Zhang Ying, Zhang Jin, Bo Shu-Ying, Wang Guo-Zhi, Xin Xiao-Fang
National Institute for Food and Drug Control, Beijing 100050, China.
Zhongguo Xue Xi Chong Bing Fang Zhi Za Zhi. 2012 Jun;24(3):284-9.
To investigate the dynamic changes of SEA-induced specific IgG, IgM in sera of BALB/c mice infected with Schistosoma japonicum in 18 weeks.
After mice were infected with S. japonicum cercarial for 2 weeks, the sera were collected from 2 to 18 weeks post-infection. The serum levels of SEA-specific IgG and IgM antibodies were measured respectively by ELISA, and the different fractions of IgG and IgM antibodies were identified by the Western blotting method.
The ELISA results showed that the serum levels of SEA-specific IgG increased 5, 6, 9, 11 week, after the infection, and SEA-specific IgM increased obviously 5, 9 weeks after the infection. The Western blotting results showed that 140, 180 kDa molecules were recognized by IgG antibodies in the mouse sera 4 weeks after the infection. The specific IgG antibodies of 43, 50 kDa antigens appeared 5 weeks after the infection. 60-130 kDa fractions were recognized by IgG in the sera 6 weeks post-infection, and 38, 73 kDa proteins were recognized by IgG in the sera 9 weeks post-infection. The IgG antibodies of 26, 32, 35, 80 kDa molecules appeared 11 weeks post-infection and reacted strongly 12 weeks post-infection. The IgM antibodies of 100, 140, 180 kDa molecules appeared 3 weeks after the infection, and 73 kDa protein was recognized by sera 6 weeks after the infection, but the reaction became strong 9 weeks after the infection. The 38, 43, 50 kDa proteins induced IgM antibodies in 9-week-infection sera and the reaction became stronger 9 weeks after the infection.

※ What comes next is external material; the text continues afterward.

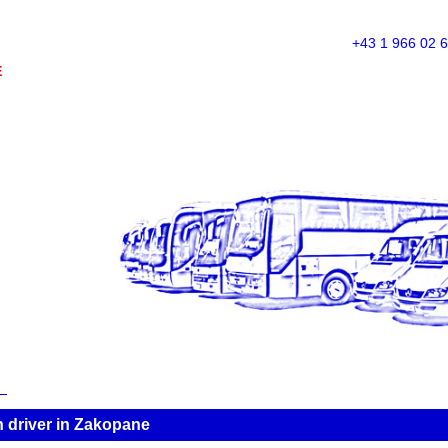
+43 1 966 02 
E
 driver in Zakopane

There is a dynamic change in the levels of specific IgG and IgM antibodies induced by S. japonica SEA and the appearance of the antibodies is related to different infection stages. The 43, 50, 10, 140, 180 kDa antigens might have the potential value of early immunodiagnosis. The 73 kDa antigen shows high diagnostic value in both acute and chronic schistosomiasis. The 28, 32, 35, 38, 80 kDa antigens are not only the diagnostic molecules for chronic schistosomiasis, but they may also have therapeutic effects, and in addition, they may be the candidate vaccines of the disease.

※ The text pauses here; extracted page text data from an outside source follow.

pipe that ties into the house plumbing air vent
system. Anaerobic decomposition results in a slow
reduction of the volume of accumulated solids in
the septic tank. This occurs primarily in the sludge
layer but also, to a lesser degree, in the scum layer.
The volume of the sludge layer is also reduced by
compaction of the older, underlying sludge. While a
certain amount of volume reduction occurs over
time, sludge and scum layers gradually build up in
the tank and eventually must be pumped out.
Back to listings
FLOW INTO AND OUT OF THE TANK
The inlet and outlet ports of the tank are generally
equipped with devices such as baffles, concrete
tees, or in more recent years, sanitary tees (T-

研究日本血吸虫感染18周内BALB/c小鼠血清中SEA诱导的特异性IgG、IgM的动态变化。
小鼠感染日本血吸虫尾蚴2周后,于感染后2至18周采集血清。分别采用ELISA法检测血清中SEA特异性IgG和IgM抗体水平,并用Western印迹法鉴定IgG和IgM抗体的不同组分。

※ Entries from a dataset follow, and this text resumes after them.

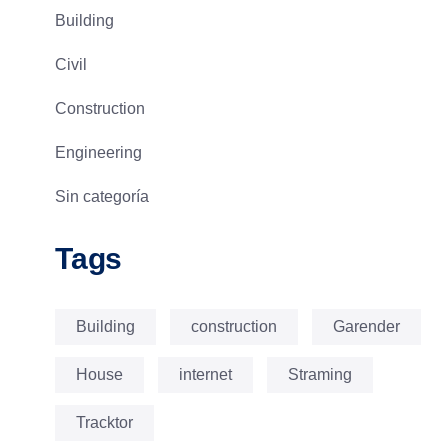
Building
Civil
Construction
Engineering
Sin categoría
Tags
Building
construction
Garender
House
internet
Straming
Tracktor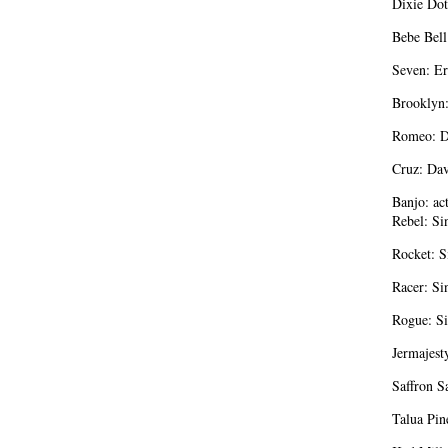
Dixie Dot
Bebe Bell
Seven: Er
Brooklyn
Romeo: D
Cruz: Da
Banjo: act
Rebel: Si
Rocket: S
Racer: Si
Rogue: Si
Jermajest
Saffron S
Talua Pin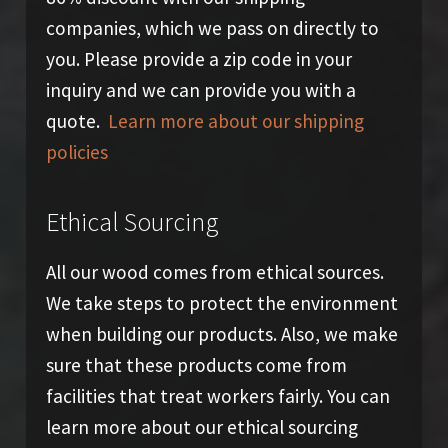
companies, which we pass on directly to
you. Please provide a zip code in your
inquiry and we can provide you with a
quote.
Learn more about our shipping
policies
Ethical Sourcing
All our wood comes from ethical sources.
We take steps to protect the environment
when building our products. Also, we make
sure that these products come from
facilities that treat workers fairly. You can
learn more about our ethical sourcing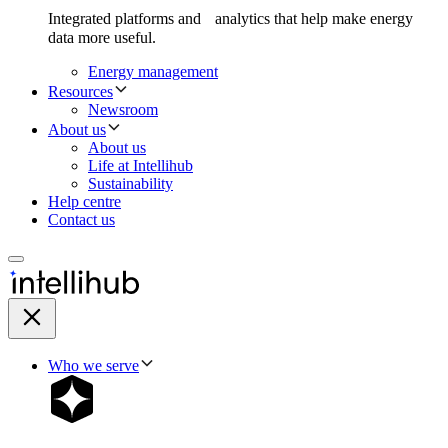
Integrated platforms and analytics that help make energy
data more useful.
Energy management
Resources
Newsroom
About us
About us
Life at Intellihub
Sustainability
Help centre
Contact us
Who we serve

ELISA结果显示,感染后第5、6、9、11周血清中SEA特异性IgG水平升高,感染后第5、9周SEA特异性IgM明显升高。Western印迹结果显示,感染后4周小鼠血清中的IgG抗体可识别140、180 kDa分子。感染后5周出现43、50 kDa抗原的特异性IgG抗体。感染后6周血清中的IgG可识别60 - 130 kDa组分,感染后9周血清中的IgG可识别38、73 kDa蛋白。感染后11周出现26、32、35、80 kDa分子的IgG抗体,感染后12周反应强烈。感染后3周出现100、140、180 kDa分子的IgM抗体,感染后6周血清可识别73 kDa蛋白,但感染后9周反应增强。感染9周血清中38、43、50 kDa蛋白诱导产生IgM抗体,感染后9周反应更强。
日本血吸虫SEA诱导的特异性IgG和IgM抗体水平存在动态变化,抗体的出现与不同感染阶段有关。43、50、10、140、180 kDa抗原可能具有早期免疫诊断的潜在价值。73 kDa抗原在急性和慢性血吸虫病中均显示出较高的诊断价值。28、32、35、38、80 kDa抗原不仅是慢性血吸虫病的诊断分子,还可能具有治疗作用,此外,它们可能是该疾病的候选疫苗。